The Court of Appeal, presided over by Mr Justice Silvio Camilleri, Mr Justice Tonio Mallia and Mr Justice Joseph Azzopardi, on October 31, 2014, in the case ‘Diane Holdings Ltd and Cassar Fuels Ltd vs Comptroller of Customs” held, among other things, that although the decision of the Criminal Court was final, the companies who were not a party in the criminal proceedings should not be penalised and had a right to pursue their claims in the civil proceedings save for their second plea, as the merits in relation to the claim were exhausted.

Diane Holdings Ltd was the owner of the vessel Sacro Cuor 1, registered in Valletta. The vessel was operated as a barge for the supply of gas fuel by Cassar Fuels Ltd.

On January 24, 2008, the vessel was berthed at the Malta Freeport to shelter from bad weather and loaded with a cargo of 212,256 litres of gas oil (diesel). On that day, the police and custom officials searched the vessel.

The master of the vessel was arrested and brought before the Court of Magistrates.

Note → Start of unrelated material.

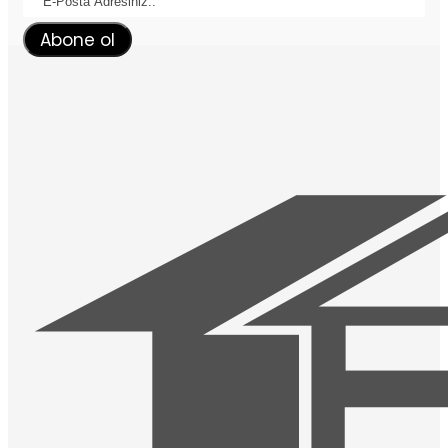
Abone ol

He was charged with violating the Customs Ordinance. The Comptroller of Customs requested the seizure of the vessel and all its contents. This affected the property of Diane Holdings and Cassar Fuels, that were not involved in the criminal proceedings against the master for breach of the Customs Ordinance.

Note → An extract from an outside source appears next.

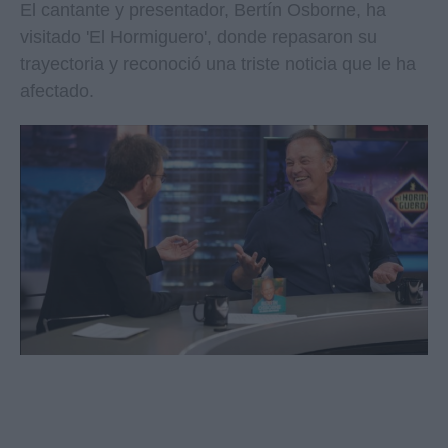
El cantante y presentador, Bertín Osborne, ha
visitado 'El Hormiguero', donde repasaron su
trayectoria y reconoció una triste noticia que le ha
afectado.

The companies claimed they were not aware that the vessel was used in violation of the Customs Ordinance. They also disputed the seizure of their assets, which they said was arbitrary and unjust.

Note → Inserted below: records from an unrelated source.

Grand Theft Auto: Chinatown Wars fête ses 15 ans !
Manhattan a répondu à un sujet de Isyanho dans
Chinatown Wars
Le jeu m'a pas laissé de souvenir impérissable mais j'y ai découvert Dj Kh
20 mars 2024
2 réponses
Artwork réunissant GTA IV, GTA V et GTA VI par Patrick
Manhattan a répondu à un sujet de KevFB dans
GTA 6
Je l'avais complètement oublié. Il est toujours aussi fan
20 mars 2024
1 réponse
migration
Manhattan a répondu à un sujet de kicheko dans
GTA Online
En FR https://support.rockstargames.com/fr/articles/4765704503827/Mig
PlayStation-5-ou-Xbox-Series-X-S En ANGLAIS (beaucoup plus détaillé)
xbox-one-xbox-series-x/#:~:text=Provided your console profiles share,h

They said that they suffered damages as a result. Their activities were brought to a halt, costing them loss of income, damage to their goodwill and considerable financial loss.

Faced with this situation, the companies proceeded to file legal proceedings, requesting the court:

• To declare that the warrant of seizure no. 18/2008 and 19/2008 was issued unfairly, in an arbitrary way and without justification and should be revoked;

• To order that the Comptroller of Customs released all objects in his possession which belonged to the companies and order the release of the vessel and its fuel;

• To declare the Comptroller responsible for all damages suffered by the companies; and

• To liquidate the damage and to condemn the Comptroller to pay the damages, so liquidated.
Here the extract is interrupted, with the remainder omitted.